● Description of the task
Beginning with the line containing "űek számára április vége" and going on through the line containing "helyen is sávelhúzásos", the lines below are to be returned exactly, pictures excluded and nothing added.

Page images and extracted text
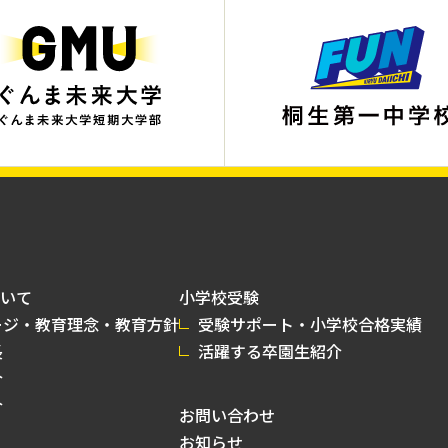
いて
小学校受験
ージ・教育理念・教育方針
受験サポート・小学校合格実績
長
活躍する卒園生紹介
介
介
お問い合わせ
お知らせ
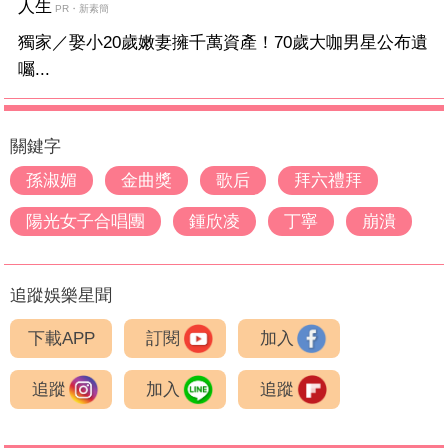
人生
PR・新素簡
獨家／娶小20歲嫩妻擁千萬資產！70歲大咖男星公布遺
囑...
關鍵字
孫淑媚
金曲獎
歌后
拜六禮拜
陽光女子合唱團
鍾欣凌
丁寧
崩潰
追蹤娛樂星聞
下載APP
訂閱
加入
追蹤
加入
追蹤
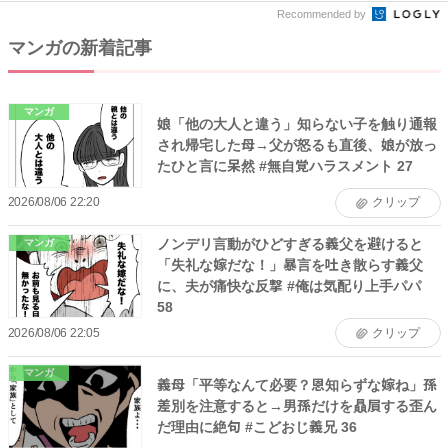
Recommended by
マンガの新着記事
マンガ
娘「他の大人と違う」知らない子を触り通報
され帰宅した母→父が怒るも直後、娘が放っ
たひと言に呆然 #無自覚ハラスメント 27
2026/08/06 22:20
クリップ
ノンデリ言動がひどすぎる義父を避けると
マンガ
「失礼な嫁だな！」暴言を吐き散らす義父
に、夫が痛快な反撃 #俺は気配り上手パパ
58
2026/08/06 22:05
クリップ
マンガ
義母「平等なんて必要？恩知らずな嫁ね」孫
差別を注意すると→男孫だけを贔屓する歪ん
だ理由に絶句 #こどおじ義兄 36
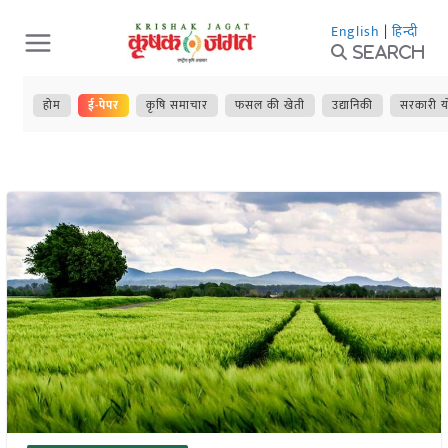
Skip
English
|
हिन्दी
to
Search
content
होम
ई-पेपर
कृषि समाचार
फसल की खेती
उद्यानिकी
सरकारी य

==

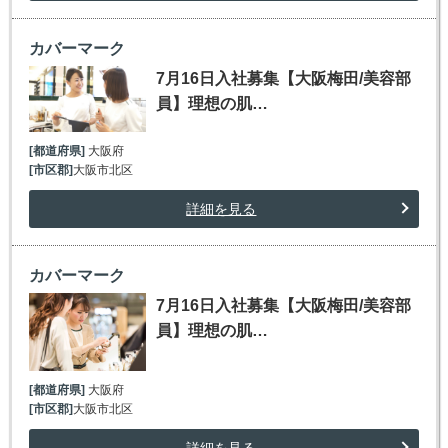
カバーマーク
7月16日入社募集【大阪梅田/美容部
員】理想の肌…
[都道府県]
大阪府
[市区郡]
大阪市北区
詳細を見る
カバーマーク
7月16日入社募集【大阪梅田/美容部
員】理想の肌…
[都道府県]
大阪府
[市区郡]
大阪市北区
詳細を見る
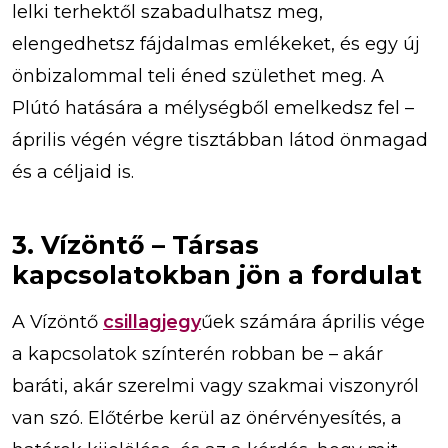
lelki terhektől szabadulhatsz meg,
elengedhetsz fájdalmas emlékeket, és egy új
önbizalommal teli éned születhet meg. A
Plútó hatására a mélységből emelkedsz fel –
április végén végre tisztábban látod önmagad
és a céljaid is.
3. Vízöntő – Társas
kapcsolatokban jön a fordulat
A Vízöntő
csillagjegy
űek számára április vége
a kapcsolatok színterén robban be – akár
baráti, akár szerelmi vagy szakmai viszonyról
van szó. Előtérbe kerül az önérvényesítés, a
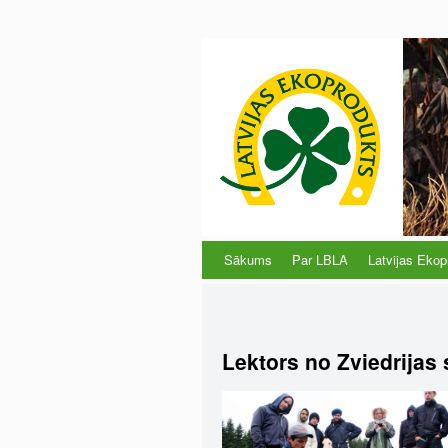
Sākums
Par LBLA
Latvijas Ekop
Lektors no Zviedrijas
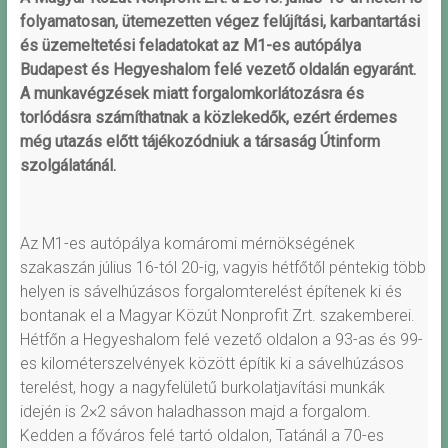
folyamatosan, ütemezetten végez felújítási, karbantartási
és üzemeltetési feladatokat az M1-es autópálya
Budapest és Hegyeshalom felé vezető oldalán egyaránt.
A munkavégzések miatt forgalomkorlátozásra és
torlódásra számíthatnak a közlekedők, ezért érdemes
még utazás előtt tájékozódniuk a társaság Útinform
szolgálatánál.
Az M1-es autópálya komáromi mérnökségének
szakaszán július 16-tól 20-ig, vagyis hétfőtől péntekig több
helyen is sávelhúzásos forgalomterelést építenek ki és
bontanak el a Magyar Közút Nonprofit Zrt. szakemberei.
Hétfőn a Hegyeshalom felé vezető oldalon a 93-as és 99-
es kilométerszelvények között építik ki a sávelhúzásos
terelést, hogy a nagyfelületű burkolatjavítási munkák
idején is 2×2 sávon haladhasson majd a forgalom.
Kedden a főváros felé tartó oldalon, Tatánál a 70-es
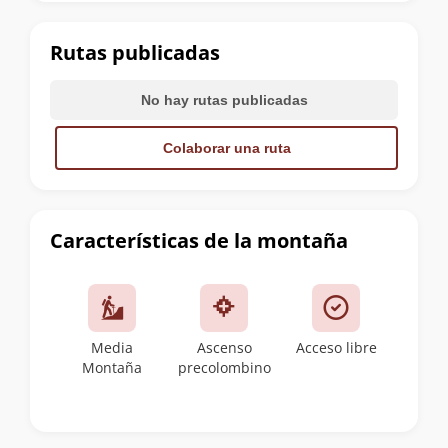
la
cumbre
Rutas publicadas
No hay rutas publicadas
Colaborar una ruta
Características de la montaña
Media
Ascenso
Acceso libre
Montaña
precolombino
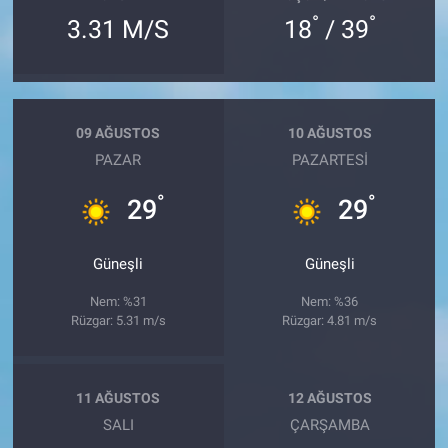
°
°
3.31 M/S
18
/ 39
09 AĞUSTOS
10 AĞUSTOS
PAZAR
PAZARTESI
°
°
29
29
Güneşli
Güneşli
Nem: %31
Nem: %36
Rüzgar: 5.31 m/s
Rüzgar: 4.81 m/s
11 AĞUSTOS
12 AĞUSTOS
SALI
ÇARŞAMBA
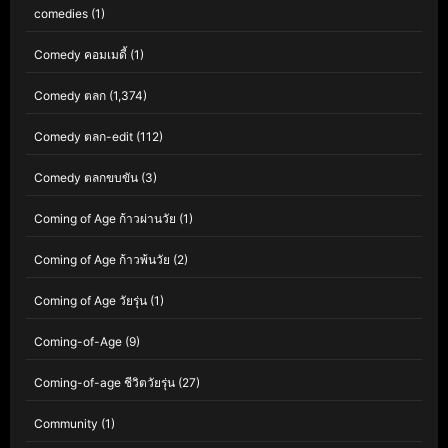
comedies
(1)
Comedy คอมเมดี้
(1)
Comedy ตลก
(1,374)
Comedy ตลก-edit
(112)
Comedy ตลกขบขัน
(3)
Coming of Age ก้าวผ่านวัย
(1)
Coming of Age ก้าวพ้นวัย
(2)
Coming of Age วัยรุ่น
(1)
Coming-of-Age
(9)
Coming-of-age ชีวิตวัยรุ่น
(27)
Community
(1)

● Written solution
űek számára április vége
a kapcsolatok színterén robban be – akár
baráti, akár szerelmi vagy szakmai viszonyról
van szó. Előtérbe kerül az önérvényesítés, a
Sākums
Par LBLA
Latvijas Ekop
Lektors no Zviedrijas
folyamatosan, ütemezetten végez felújítási, karbantartási
és üzemeltetési feladatokat az M1-es autópálya
Budapest és Hegyeshalom felé vezető oldalán egyaránt.
A munkavégzések miatt forgalomkorlátozásra és
torlódásra számíthatnak a közlekedők, ezért érdemes
még utazás előtt tájékozódniuk a társaság Útinform
szolgálatánál.
Az M1-es autópálya komáromi mérnökségének
szakaszán július 16-tól 20-ig, vagyis hétfőtől péntekig több
helyen is sávelhúzásos forgalomterelést építenek ki és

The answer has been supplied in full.